Watching the Super Bowl this year was one of the most amazing games, in any sport, I have seen in many years. Yes, the Patriots won, much to my chagrin, however anyone that appreciates sports and competition would have to bow their heads at the incredible feat the Patriots put on in coming from behind to win 34-28. After the win, we were at our favorite pub reviewing the day’s activities and the scoreboard results. What struck me as odd when seeing the results posted, is that it did not reflect the nature and brilliance of what just happened. In fact, anyone who missed the game and relied on seeing the results posted would most likely have thought it was close, but nothing particularly special. What I really would like to have showed them was a scorecard that clearly showed the epic nature of the game. Something like a balanced scorecard for business clients.
This got me thinking about the results we choose to show when we build analytics for companies and the metrics we show for a balanced scorecard. Unlike the sports scorecard, we have evolved our balanced scorecard to show a much different understanding of current and future states. I wondered, how can we take this knowledge and apply it to the sports arena? Why do we have to look at the same visual descriptions of the game, when in fact it does not “Tell the Story”?
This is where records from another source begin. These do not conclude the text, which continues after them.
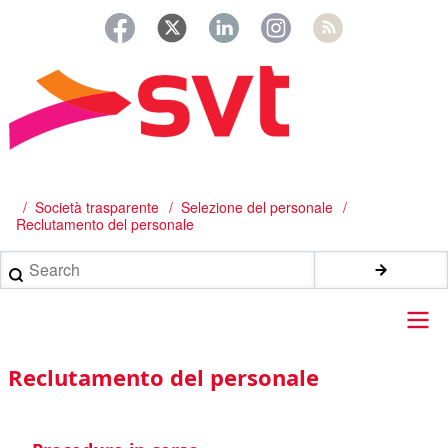
Salta
al
contenuto
principale
/
Società trasparente
Selezione del personale
Briciole
Reclutamento del personale
di
Search
pane
Main
Reclutamento del personale
navigation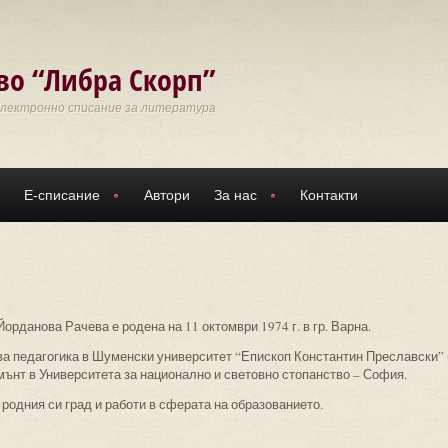
во “Либра Скорп”
Електронно списание за литература
Е-списание
Автори
За нас
Контакти
орданова Рачева е родена на 11 октомври 1974 г. в гр. Варна.
а педагогика в Шуменски университет “Епископ Константин Преславски” 
ънт в Университета за национално и световно стопанство – София.
родния си град и работи в сферата на образованието.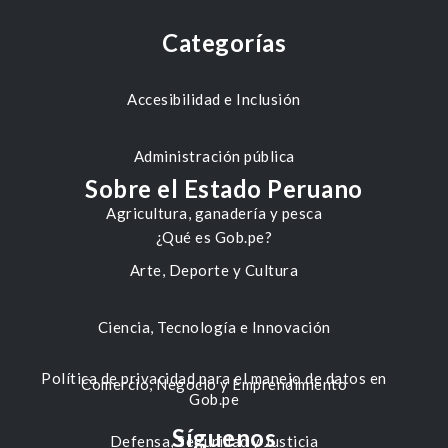
Categorías
Accesibilidad e Inclusión
Administración pública
Sobre el Estado Peruano
Agricultura, ganadería y pesca
¿Qué es Gob.pe?
Arte, Deporte y Cultura
Ciencia, Tecnología e Innovación
Política de privacidad para el manejo de datos en
Comercio, Negocio y Emprendimiento
Gob.pe
Síguenos
Defensa, Seguridad y Justicia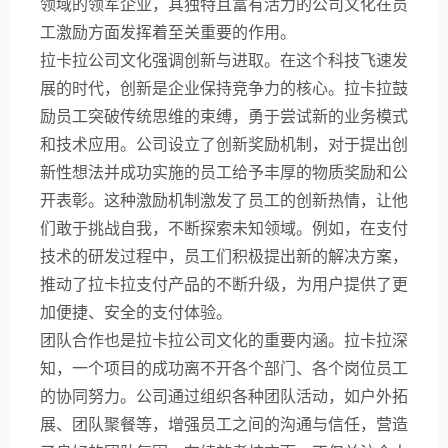
领域的领军企业，其独特且富有活力的公司文化在员
工激励方面发挥着至关重要的作用。
拉卡拉公司文化强调创新与进取。在这个科技飞速发
展的时代，创新是企业保持竞争力的核心。拉卡拉鼓
励员工突破传统思维的束缚，勇于尝试新的业务模式
和技术应用。公司设立了创新奖励机制，对于提出创
新性想法并成功实施的员工给予丰厚的物质奖励和公
开表彰。这种激励机制激发了员工的创新热情，让他
们敢于挑战自我，不断探索未知领域。例如，在支付
技术的研发过程中，员工们积极提出新的解决方案，
推动了拉卡拉支付产品的不断升级，为用户提供了更
加便捷、安全的支付体验。
团队合作也是拉卡拉公司文化的重要内涵。拉卡拉深
知，一个项目的成功离不开各个部门、各个岗位员工
的协同努力。公司通过组织各种团队活动，如户外拓
展、团队聚餐等，增强员工之间的沟通与信任，营造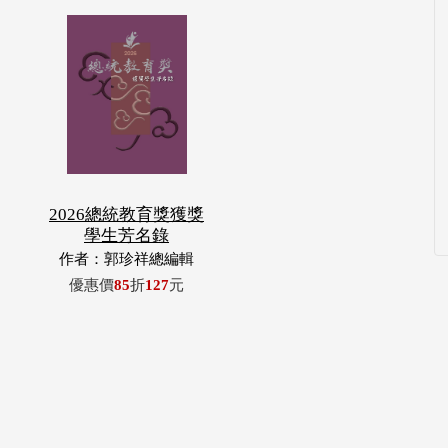
2026總統教育獎獲獎
學生芳名錄
作者：郭珍祥總編輯
優惠價
85
折
127
元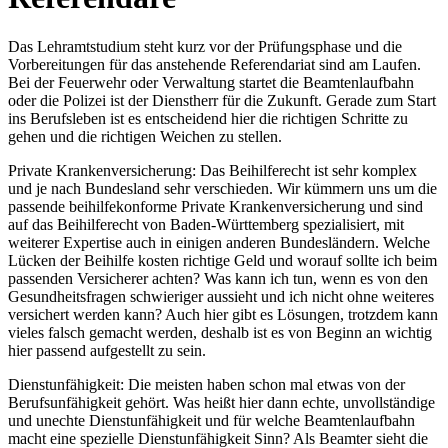
Das Lehramtstudium steht kurz vor der Prüfungsphase und die
Vorbereitungen für das anstehende Referendariat sind am Laufen.
Bei der Feuerwehr oder Verwaltung startet die Beamtenlaufbahn
oder die Polizei ist der Dienstherr für die Zukunft. Gerade zum Start
ins Berufsleben ist es entscheidend hier die richtigen Schritte zu
gehen und die richtigen Weichen zu stellen.
Private Krankenversicherung: Das Beihilferecht ist sehr komplex
und je nach Bundesland sehr verschieden. Wir kümmern uns um die
passende beihilfekonforme Private Krankenversicherung und sind
auf das Beihilferecht von Baden-Württemberg spezialisiert, mit
weiterer Expertise auch in einigen anderen Bundesländern. Welche
Lücken der Beihilfe kosten richtige Geld und worauf sollte ich beim
passenden Versicherer achten? Was kann ich tun, wenn es von den
Gesundheitsfragen schwieriger aussieht und ich nicht ohne weiteres
versichert werden kann? Auch hier gibt es Lösungen, trotzdem kann
vieles falsch gemacht werden, deshalb ist es von Beginn an wichtig
hier passend aufgestellt zu sein.
Dienstunfähigkeit: Die meisten haben schon mal etwas von der
Berufsunfähigkeit gehört. Was heißt hier dann echte, unvollständige
und unechte Dienstunfähigkeit und für welche Beamtenlaufbahn
macht eine spezielle Dienstunfähigkeit Sinn? Als Beamter sieht die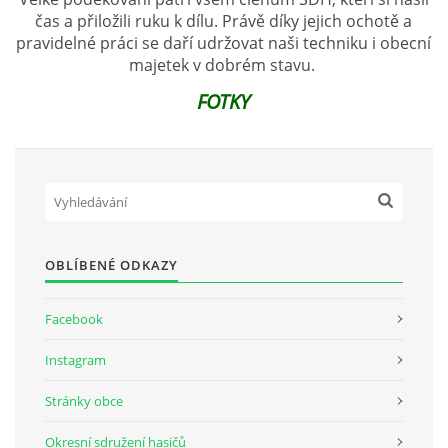
čas a přiložili ruku k dílu. Právě díky jejich ochotě a
pravidelné práci se daří udržovat naši techniku i obecní
majetek v dobrém stavu.
FOTKY
OBLÍBENÉ ODKAZY
Facebook
Instagram
Stránky obce
Okresní sdružení hasičů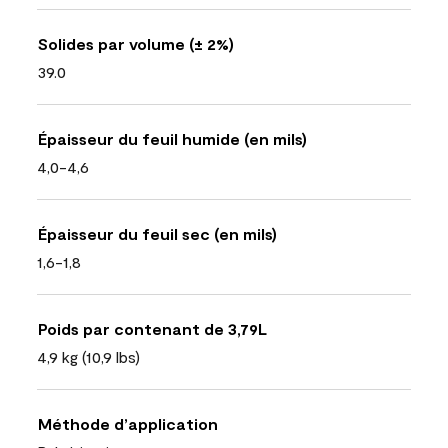
Solides par volume (± 2%)
39.0
Épaisseur du feuil humide (en mils)
4,0-4,6
Épaisseur du feuil sec (en mils)
1,6-1,8
Poids par contenant de 3,79L
4,9 kg (10,9 lbs)
Méthode d’application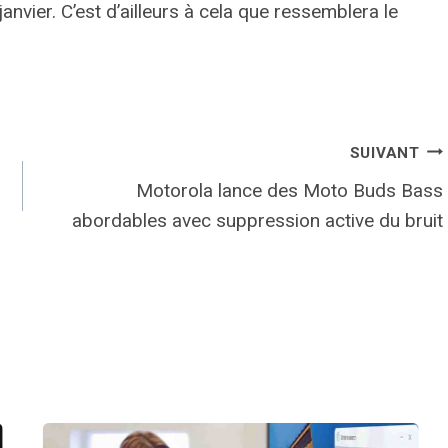
nvier. C’est d’ailleurs à cela que ressemblera le
SUIVANT
Motorola lance des Moto Buds Bass
abordables avec suppression active du bruit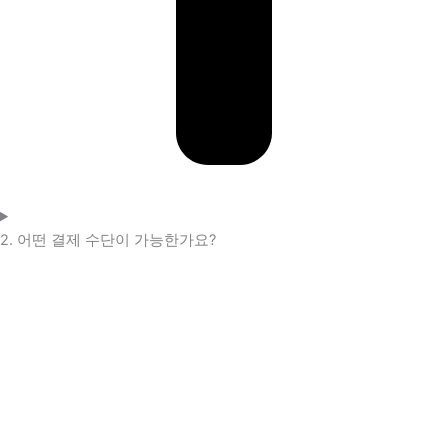
2. 어떤 결제 수단이 가능한가요?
According to the Balanced Scorecard Institute, there are four pillars to address when developing a visual that gives the reader a good attack plan and marching orders to act on them. Its main purpose is for the reader to interpret the results to clarify their vision and strategy. This leads to an innovative action plan to work with your customer that you would not have otherwise thought of. Those pillars are:
- The Learning and Growth Perspective: Corporate culture and self-improvement. What areas can we highlight where this has made a significant impact on the results of the game? Who are the needle movers on the field and why? Do we have a Learning and Growth Meter for the team?
- The Business Perspective: How is the business running? Why are the Patriots so successful off the field? Do we have a metric we can look at that gives us a “definition of the team as a Business”?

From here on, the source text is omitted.